What are the risks and potential opportunities for energy and environment issues as Washington debates a way to avoid the fiscal cliff?
This so-called "fiscal cliff," which has become the most popular buzz phrase inside the Beltway, is a metaphor to describe a combination of automatic tax hikes and budget cuts--including the first round of sequester cuts Congress approved in 2011--that will go into effect in January unless lawmakers strike a deal on budget cuts. Several tax policies, including the Bush-era tax cuts and the payroll tax holiday will also expire at year's end unless Congress votes to extend some or all of the policies at stake.
Congress is focusing mostly on the big issues, like the Bush-era tax cuts. But energy and environment issues are also at stake. The production tax credit for wind energy is set to expire at year's end unless Congress votes to extend it. The mandatory, across-the-board sequestration cuts set to go into effect on Jan. 2 would affect all parts of the government, including the Environmental Protection Agency and the Energy and Interior departments. It's unclear exactly which projects would face the chopping block.
Congressional Democrats are pushing to eliminate oil and gas subsides as part of any compromise. Meanwhile, some fossil-fuel industry and business groups are making the case that increased oil and natural-gas drilling can help solve the country's fiscal crisis, too. Do either or both of these efforts have a chance at making it into any grand bargain?

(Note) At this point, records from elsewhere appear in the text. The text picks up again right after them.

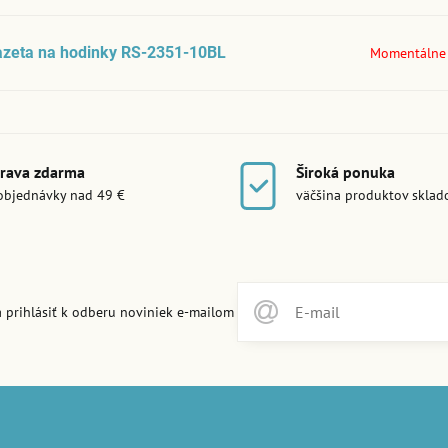
azeta na hodinky RS-2351-10BL
Momentálne
rava zdarma
Široká ponuka
objednávky nad 49 €
väčšina produktov skla
 prihlásiť k odberu noviniek e-mailom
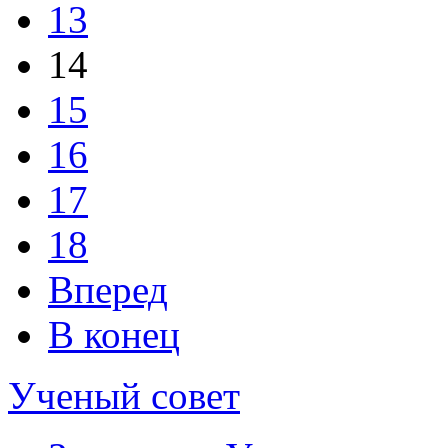
13
14
15
16
17
18
Вперед
В конец
Ученый совет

What are the other factors that will influence how much energy and environment issues are affected by the fiscal cliff?
Will the wind-energy PTC be renewed if Congress strikes a broad deal on all tax extenders?
If Congress lets the country fall off the cliff, does that create doomsday scenarios for the energy industry and environmental protection? Or, are these issues not affected much at all by the broader fiscal-cliff debate?